ABOUT THIS TASK: The reply to the records below should contain exactly the lines from the line with "[Inloggen] (1275, 23)" through the line with "Spored (476, 38)", and nothing besides.

(THE DATA Opens)

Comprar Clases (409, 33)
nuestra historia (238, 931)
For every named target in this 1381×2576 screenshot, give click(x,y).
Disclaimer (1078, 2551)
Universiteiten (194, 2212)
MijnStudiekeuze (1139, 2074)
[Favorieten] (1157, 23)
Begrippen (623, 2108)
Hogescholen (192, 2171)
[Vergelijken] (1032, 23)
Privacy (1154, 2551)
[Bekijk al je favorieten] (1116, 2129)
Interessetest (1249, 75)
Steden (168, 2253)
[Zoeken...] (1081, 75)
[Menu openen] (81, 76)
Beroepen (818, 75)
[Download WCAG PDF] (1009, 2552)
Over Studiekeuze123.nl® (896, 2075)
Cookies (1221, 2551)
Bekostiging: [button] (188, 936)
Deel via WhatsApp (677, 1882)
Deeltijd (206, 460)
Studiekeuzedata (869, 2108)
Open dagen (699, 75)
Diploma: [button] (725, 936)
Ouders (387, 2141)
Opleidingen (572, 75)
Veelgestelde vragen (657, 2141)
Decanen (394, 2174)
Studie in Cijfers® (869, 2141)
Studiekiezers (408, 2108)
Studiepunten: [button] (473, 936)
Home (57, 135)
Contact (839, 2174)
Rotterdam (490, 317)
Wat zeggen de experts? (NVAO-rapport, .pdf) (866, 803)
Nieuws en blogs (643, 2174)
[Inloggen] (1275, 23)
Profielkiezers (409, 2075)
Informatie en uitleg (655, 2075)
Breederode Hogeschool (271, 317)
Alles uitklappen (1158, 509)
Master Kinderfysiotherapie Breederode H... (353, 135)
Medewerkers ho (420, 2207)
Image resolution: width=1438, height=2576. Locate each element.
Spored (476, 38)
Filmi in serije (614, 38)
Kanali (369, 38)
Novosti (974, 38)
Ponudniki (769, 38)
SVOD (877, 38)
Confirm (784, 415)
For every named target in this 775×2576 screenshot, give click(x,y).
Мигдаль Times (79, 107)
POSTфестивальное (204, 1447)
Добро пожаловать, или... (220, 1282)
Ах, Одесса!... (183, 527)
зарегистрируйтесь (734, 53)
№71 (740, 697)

(THE DATA Closes)

RESULT FOR THIS TASK:
[Inloggen] (1275, 23)
Profielkiezers (409, 2075)
Informatie en uitleg (655, 2075)
Breederode Hogeschool (271, 317)
Alles uitklappen (1158, 509)
Master Kinderfysiotherapie Breederode H... (353, 135)
Medewerkers ho (420, 2207)
Image resolution: width=1438, height=2576. Locate each element.
Spored (476, 38)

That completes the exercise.